Stored data entries
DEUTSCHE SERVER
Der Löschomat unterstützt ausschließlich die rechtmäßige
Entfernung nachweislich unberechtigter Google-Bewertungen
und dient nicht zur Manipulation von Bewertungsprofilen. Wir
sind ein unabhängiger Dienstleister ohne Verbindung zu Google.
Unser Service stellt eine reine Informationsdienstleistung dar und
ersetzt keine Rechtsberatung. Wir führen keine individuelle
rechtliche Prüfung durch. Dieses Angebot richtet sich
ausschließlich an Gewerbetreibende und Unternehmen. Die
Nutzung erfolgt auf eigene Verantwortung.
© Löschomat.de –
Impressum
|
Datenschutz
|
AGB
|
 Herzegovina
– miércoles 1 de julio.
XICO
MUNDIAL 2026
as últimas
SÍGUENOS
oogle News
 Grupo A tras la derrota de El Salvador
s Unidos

# ASSIGNMENT
Once more, give all the records exactly as they were written.

# TASK SOLUTION
DEUTSCHE SERVER
Der Löschomat unterstützt ausschließlich die rechtmäßige
Entfernung nachweislich unberechtigter Google-Bewertungen
und dient nicht zur Manipulation von Bewertungsprofilen. Wir
sind ein unabhängiger Dienstleister ohne Verbindung zu Google.
Unser Service stellt eine reine Informationsdienstleistung dar und
ersetzt keine Rechtsberatung. Wir führen keine individuelle
rechtliche Prüfung durch. Dieses Angebot richtet sich
ausschließlich an Gewerbetreibende und Unternehmen. Die
Nutzung erfolgt auf eigene Verantwortung.
© Löschomat.de –
Impressum
|
Datenschutz
|
AGB
|
 Herzegovina
– miércoles 1 de julio.
XICO
MUNDIAL 2026
as últimas
SÍGUENOS
oogle News
 Grupo A tras la derrota de El Salvador
s Unidos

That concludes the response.